L’empreinte de nos assiettes

Voici une nouvelle chronique climatique! Cette fois-ci, sur l’impact de ce que nous mangeons… Le réfrigérateur se vide, il est temps d’aller à l’épicerie. En marchant dans les allées, je prends conscience que les aliments offerts sont d’une variété surprenante. Lesquels choisir? Tofu ou bœuf haché? Pois chiches ou poulet? Végétarisme ou non?

Plusieurs végétariens affirment que leur alimentation sans viande bénéficie au ralentissement des changements climatiques. Certains vont encore plus loin et adoptent des habitudes dites «végétaliennes», c’est-à-dire une alimentation qui ne comprend aucun aliment de source animale. Toutes protéines animales, que ce soit les œufs ou les produits laitiers, sont remplacées par des protéines végétales comme le soya ou les légumineuses.

Depuis que ma colocataire a adopté à son tour une alimentation végétalienne, j’ai voulu démystifier le tout et je me suis demandé si tous ces efforts étaient insignifiants ou s’ils aidaient réellement le climat à mieux se porter.

Selon Environnement Canada, le secteur agricole émet environ 30% des émissions canadiennes de gaz à effets de serre. La première idée qui nous vient en tête quand on réfléchit à la source de ces émissions est celle de la combustion d’énergie fossile pour la machinerie agricole. Cependant, la grande majorité des émissions provient plutôt de la production animale, les principales sources étant celles de la fermentation intestinale des ruminants (vaches, bœufs, moutons) et de la gestion de leur fumier qui émettent des quantités importantes de méthane (CH4), un gaz à effet de serre plus puissant que le dioxyde de carbone (CO2). De plus, il ne faut pas oublier la surface agricole nécessaire pour nourrir tous ces animaux qui finiront par nous nourrir.

Ainsi, 34% des terres cultivées de notre planète sont consacrées à faire pousser de la nourriture pour le bétail. Je peux déjà imaginer en quoi remplacer les protéines animales est un geste bénéfique pour l’environnement. En effet, 18% des émissions de gaz à effets de serre dans le monde découlent de l’élevage du  bétail. Qu’en est-il de l’agrandissement des terres agricoles qui accompagnerait une augmentation drastique de la consommation de protéines végétales?

Certains chercheurs d’une agence étudiant l’impacts environnemental aux Pays-Bas se sont posés la même question. Pour produire cent kilogrammes de protéine, le bétail est le grand champion, avec un espace nécessaire de 0,6 hectares. Vient ensuite le porc avec 0,36, les légumineuses avec 0,25 et le lait avec seulement 0,1. Ceci démontre que la viande rouge a effectivement la plus grande empreinte écologique. En éliminant la viande rouge de notre alimentation, nous diminuerions de moitié les émissions du secteur agricole. Mais soyons réaliste. Je ne veux aucunement tenter de vous convaincre de devenir végétariens, je ne le suis pas moi-même. J’ai par contre réduit volontairement ma consommation hebdomadaire de viande. Pour ce qui est du végétalisme, les émissions pourraient être réduites aux deux tiers, cependant l’espace agricole nécessaire pour cultiver les plantes pour remplacer les protéines laitières, dont le lait de soya par exemple, augmenterait légèrement. Dans le fond, la plus grande réduction de gaz à effets de serre est liée à la substitution de viande rouge plutôt qu’à la substitution de toutes les protéines animales. De plus, l’école de médecine de l’Université Harvard recommande de réduire notre portion de viande quotidienne pour des raisons de santé, pour diminuer des risques de cancer de l’intestin et de maladies cardiaques.

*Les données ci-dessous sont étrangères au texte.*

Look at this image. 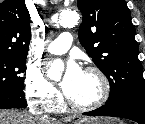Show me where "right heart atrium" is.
I'll return each instance as SVG.
<instances>
[{"label":"right heart atrium","mask_w":145,"mask_h":124,"mask_svg":"<svg viewBox=\"0 0 145 124\" xmlns=\"http://www.w3.org/2000/svg\"><path fill=\"white\" fill-rule=\"evenodd\" d=\"M25 94L32 105L43 111L54 112L60 107L57 89L48 82L39 69L28 67L24 77Z\"/></svg>","instance_id":"1"}]
</instances>
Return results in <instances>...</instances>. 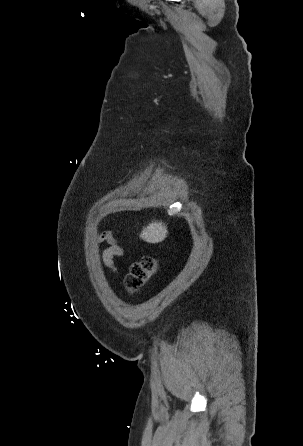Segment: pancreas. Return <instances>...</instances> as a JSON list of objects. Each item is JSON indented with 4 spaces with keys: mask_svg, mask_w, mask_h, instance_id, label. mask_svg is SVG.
I'll use <instances>...</instances> for the list:
<instances>
[{
    "mask_svg": "<svg viewBox=\"0 0 303 446\" xmlns=\"http://www.w3.org/2000/svg\"><path fill=\"white\" fill-rule=\"evenodd\" d=\"M141 7H142L143 9L147 10V8H146L145 6L141 5Z\"/></svg>",
    "mask_w": 303,
    "mask_h": 446,
    "instance_id": "pancreas-1",
    "label": "pancreas"
}]
</instances>
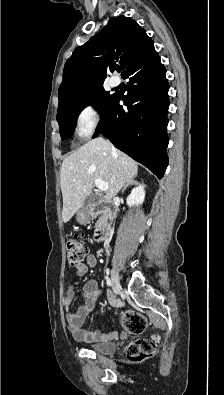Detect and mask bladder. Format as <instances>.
I'll use <instances>...</instances> for the list:
<instances>
[{
  "label": "bladder",
  "instance_id": "1",
  "mask_svg": "<svg viewBox=\"0 0 224 395\" xmlns=\"http://www.w3.org/2000/svg\"><path fill=\"white\" fill-rule=\"evenodd\" d=\"M87 348L95 353L107 355L114 353L117 346L116 344L110 342H97L89 344Z\"/></svg>",
  "mask_w": 224,
  "mask_h": 395
}]
</instances>
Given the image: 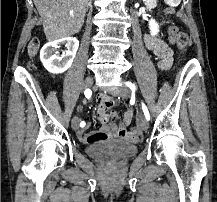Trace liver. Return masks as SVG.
Masks as SVG:
<instances>
[{
	"label": "liver",
	"mask_w": 217,
	"mask_h": 202,
	"mask_svg": "<svg viewBox=\"0 0 217 202\" xmlns=\"http://www.w3.org/2000/svg\"><path fill=\"white\" fill-rule=\"evenodd\" d=\"M48 42L80 32L89 0H33Z\"/></svg>",
	"instance_id": "liver-1"
}]
</instances>
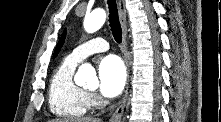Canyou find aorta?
I'll return each instance as SVG.
<instances>
[{
  "instance_id": "1",
  "label": "aorta",
  "mask_w": 221,
  "mask_h": 122,
  "mask_svg": "<svg viewBox=\"0 0 221 122\" xmlns=\"http://www.w3.org/2000/svg\"><path fill=\"white\" fill-rule=\"evenodd\" d=\"M106 20V13L103 9H95L84 19V29L88 33L99 30ZM76 83L91 86L98 81L96 72L91 64H82L75 77Z\"/></svg>"
}]
</instances>
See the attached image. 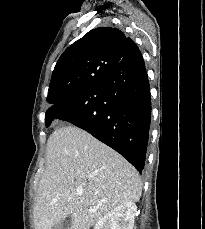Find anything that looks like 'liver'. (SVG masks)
<instances>
[{"label": "liver", "instance_id": "1", "mask_svg": "<svg viewBox=\"0 0 205 229\" xmlns=\"http://www.w3.org/2000/svg\"><path fill=\"white\" fill-rule=\"evenodd\" d=\"M46 161L35 199V229H52L68 216L70 229H90L116 206L141 197L136 169L75 126H62L51 134Z\"/></svg>", "mask_w": 205, "mask_h": 229}]
</instances>
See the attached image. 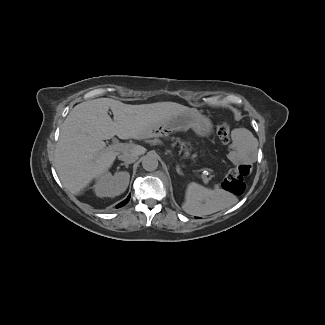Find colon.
I'll list each match as a JSON object with an SVG mask.
<instances>
[{"instance_id": "colon-1", "label": "colon", "mask_w": 325, "mask_h": 325, "mask_svg": "<svg viewBox=\"0 0 325 325\" xmlns=\"http://www.w3.org/2000/svg\"><path fill=\"white\" fill-rule=\"evenodd\" d=\"M216 133L223 144L230 141V129L227 124L221 123L216 126ZM249 166L240 165L225 176L222 181V188L232 194L241 195L245 190L244 177L249 174Z\"/></svg>"}]
</instances>
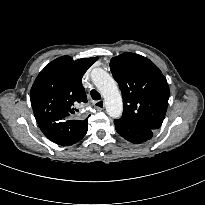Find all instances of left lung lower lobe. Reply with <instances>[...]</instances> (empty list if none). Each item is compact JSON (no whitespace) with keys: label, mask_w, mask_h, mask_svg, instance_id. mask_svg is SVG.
<instances>
[{"label":"left lung lower lobe","mask_w":205,"mask_h":205,"mask_svg":"<svg viewBox=\"0 0 205 205\" xmlns=\"http://www.w3.org/2000/svg\"><path fill=\"white\" fill-rule=\"evenodd\" d=\"M114 124L117 133L134 144L146 142L153 136L154 130L122 118L114 120Z\"/></svg>","instance_id":"left-lung-lower-lobe-1"}]
</instances>
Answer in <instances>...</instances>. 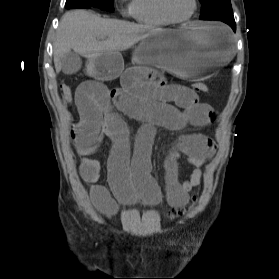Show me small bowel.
Listing matches in <instances>:
<instances>
[{
  "instance_id": "obj_1",
  "label": "small bowel",
  "mask_w": 279,
  "mask_h": 279,
  "mask_svg": "<svg viewBox=\"0 0 279 279\" xmlns=\"http://www.w3.org/2000/svg\"><path fill=\"white\" fill-rule=\"evenodd\" d=\"M74 101L79 118L71 126V138L77 153L83 157L79 174L89 185L95 207L106 214L117 211L116 200L127 205L138 199L149 205L161 201L162 193L151 175L150 162L158 128L201 127L212 123L215 117L213 108L201 102L192 89L169 84L160 73L146 67L127 68L118 88L84 82L78 86ZM118 112L142 122L133 149L129 129ZM103 136L113 144L108 159V182L116 200L98 183L99 161L86 157L96 151ZM214 153L215 144L209 136L193 133L179 138L165 160V190L171 207L179 208L188 202L189 192L200 184L201 167ZM180 159L195 167L184 181L178 178Z\"/></svg>"
}]
</instances>
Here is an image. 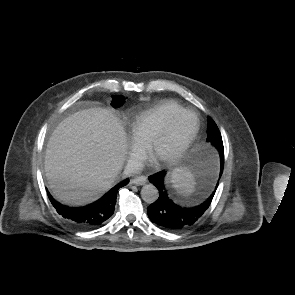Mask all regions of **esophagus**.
<instances>
[{"mask_svg": "<svg viewBox=\"0 0 295 295\" xmlns=\"http://www.w3.org/2000/svg\"><path fill=\"white\" fill-rule=\"evenodd\" d=\"M147 182L146 176H137L132 180L133 184L144 185Z\"/></svg>", "mask_w": 295, "mask_h": 295, "instance_id": "obj_1", "label": "esophagus"}]
</instances>
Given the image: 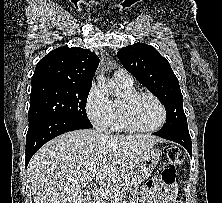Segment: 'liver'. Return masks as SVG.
Here are the masks:
<instances>
[{"label":"liver","mask_w":222,"mask_h":203,"mask_svg":"<svg viewBox=\"0 0 222 203\" xmlns=\"http://www.w3.org/2000/svg\"><path fill=\"white\" fill-rule=\"evenodd\" d=\"M159 141L152 135H109L89 129L64 133L42 146L28 164L34 203H84L83 180L127 176Z\"/></svg>","instance_id":"1"}]
</instances>
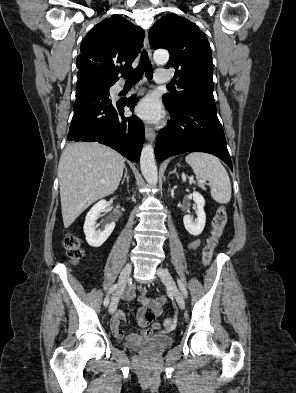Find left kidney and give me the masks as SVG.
Wrapping results in <instances>:
<instances>
[{"instance_id":"left-kidney-1","label":"left kidney","mask_w":296,"mask_h":393,"mask_svg":"<svg viewBox=\"0 0 296 393\" xmlns=\"http://www.w3.org/2000/svg\"><path fill=\"white\" fill-rule=\"evenodd\" d=\"M192 196L197 205V220L193 221L189 215H185L183 217V222L188 233L193 236H198L202 233L206 223V214L204 212L205 199L196 191L193 192Z\"/></svg>"}]
</instances>
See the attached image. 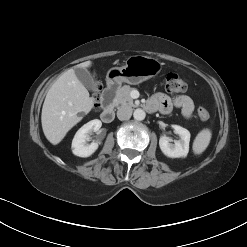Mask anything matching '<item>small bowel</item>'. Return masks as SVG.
I'll return each mask as SVG.
<instances>
[{"label":"small bowel","mask_w":247,"mask_h":247,"mask_svg":"<svg viewBox=\"0 0 247 247\" xmlns=\"http://www.w3.org/2000/svg\"><path fill=\"white\" fill-rule=\"evenodd\" d=\"M150 109H158L162 113H169L173 107L180 108L186 118H190L194 111L193 100L188 95L170 97L163 93L155 94L148 103Z\"/></svg>","instance_id":"obj_1"}]
</instances>
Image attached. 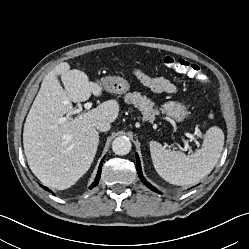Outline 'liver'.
Here are the masks:
<instances>
[{
  "label": "liver",
  "mask_w": 249,
  "mask_h": 249,
  "mask_svg": "<svg viewBox=\"0 0 249 249\" xmlns=\"http://www.w3.org/2000/svg\"><path fill=\"white\" fill-rule=\"evenodd\" d=\"M92 93L101 96L102 86L89 81L83 71L70 70L67 62L43 79L24 124L23 146L31 171L45 186L64 190L74 185L97 152V122H114L118 117L119 104L110 100L59 123V118L72 111V102H84Z\"/></svg>",
  "instance_id": "obj_1"
}]
</instances>
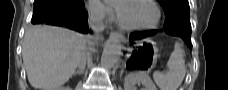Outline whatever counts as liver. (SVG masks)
Listing matches in <instances>:
<instances>
[{
	"mask_svg": "<svg viewBox=\"0 0 228 90\" xmlns=\"http://www.w3.org/2000/svg\"><path fill=\"white\" fill-rule=\"evenodd\" d=\"M89 43L88 37L52 26H33L26 31L22 46L23 63L30 85L56 90L76 70Z\"/></svg>",
	"mask_w": 228,
	"mask_h": 90,
	"instance_id": "6515ba94",
	"label": "liver"
}]
</instances>
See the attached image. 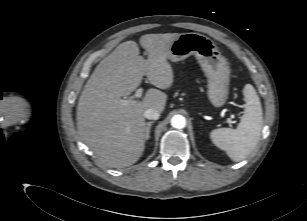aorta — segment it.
Segmentation results:
<instances>
[{
  "mask_svg": "<svg viewBox=\"0 0 307 221\" xmlns=\"http://www.w3.org/2000/svg\"><path fill=\"white\" fill-rule=\"evenodd\" d=\"M171 125L176 129H182L186 126V119L182 115H174L171 118Z\"/></svg>",
  "mask_w": 307,
  "mask_h": 221,
  "instance_id": "762f6f07",
  "label": "aorta"
}]
</instances>
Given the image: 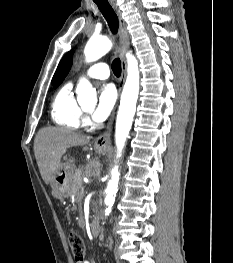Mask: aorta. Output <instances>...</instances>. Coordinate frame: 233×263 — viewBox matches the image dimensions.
<instances>
[{
  "instance_id": "762f6f07",
  "label": "aorta",
  "mask_w": 233,
  "mask_h": 263,
  "mask_svg": "<svg viewBox=\"0 0 233 263\" xmlns=\"http://www.w3.org/2000/svg\"><path fill=\"white\" fill-rule=\"evenodd\" d=\"M112 47V42L107 37H91L84 49L87 62H93L105 55ZM128 68L127 79L122 91L120 106L116 119L115 143L117 146V157L125 146L129 135L133 117L136 110V103L139 94V70L138 62L133 55L127 56ZM77 100L80 104L91 102L96 99V90L86 79H81L77 88ZM119 171L115 166L112 170V178L105 190V204L107 206L105 214L109 215L118 191Z\"/></svg>"
}]
</instances>
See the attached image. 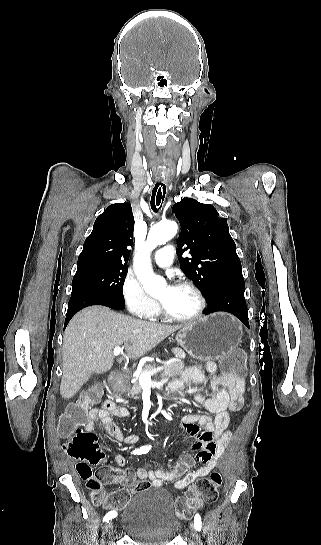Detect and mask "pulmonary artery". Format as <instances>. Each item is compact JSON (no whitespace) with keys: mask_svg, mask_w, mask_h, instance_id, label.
Instances as JSON below:
<instances>
[{"mask_svg":"<svg viewBox=\"0 0 321 545\" xmlns=\"http://www.w3.org/2000/svg\"><path fill=\"white\" fill-rule=\"evenodd\" d=\"M174 257H175V254L173 250H165V248L157 249L154 252V256H153L154 261L161 267L170 266L173 263Z\"/></svg>","mask_w":321,"mask_h":545,"instance_id":"pulmonary-artery-1","label":"pulmonary artery"}]
</instances>
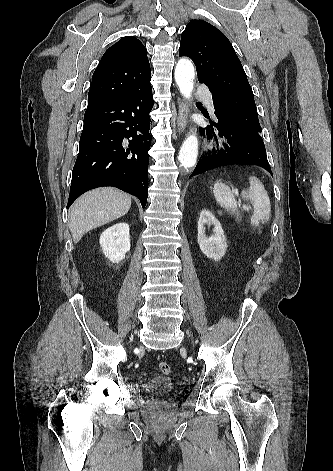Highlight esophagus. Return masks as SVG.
Masks as SVG:
<instances>
[{
    "label": "esophagus",
    "instance_id": "34e87169",
    "mask_svg": "<svg viewBox=\"0 0 333 471\" xmlns=\"http://www.w3.org/2000/svg\"><path fill=\"white\" fill-rule=\"evenodd\" d=\"M187 108L183 101L179 103V112L176 120L179 132H182L186 126Z\"/></svg>",
    "mask_w": 333,
    "mask_h": 471
}]
</instances>
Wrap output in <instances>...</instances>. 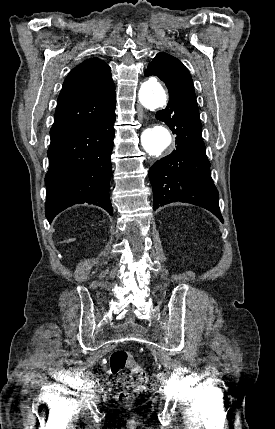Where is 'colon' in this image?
Here are the masks:
<instances>
[{
    "label": "colon",
    "instance_id": "obj_1",
    "mask_svg": "<svg viewBox=\"0 0 275 429\" xmlns=\"http://www.w3.org/2000/svg\"><path fill=\"white\" fill-rule=\"evenodd\" d=\"M109 367L111 373L123 386V389L117 394V400L122 404L134 401L135 394L141 391L147 382L146 372L131 353L124 349L111 353Z\"/></svg>",
    "mask_w": 275,
    "mask_h": 429
}]
</instances>
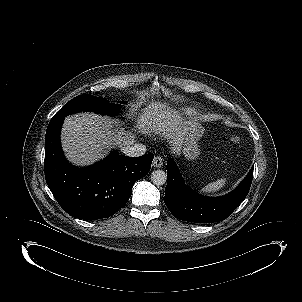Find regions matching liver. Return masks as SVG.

Finalement, j’en conclus que les efforts des végétariens et des végétaliens sont effectivement très louables, j’ai l’intention moi-même de réduire ma consommation de viande. Par contre, je crois aussi que nous pourrions diminuer significativement l’impact de nos habitudes alimentaires simplement en consommant des produits locaux. Le lait de vache d’ici a certainement une empreinte beaucoup moins importante que le lait de riz importé d’Asie! Un repas moyen en Amérique du Nord parcourt en moyenne 2000 km avant d’arriver dans notre assiette. Pensez-y, mangez local!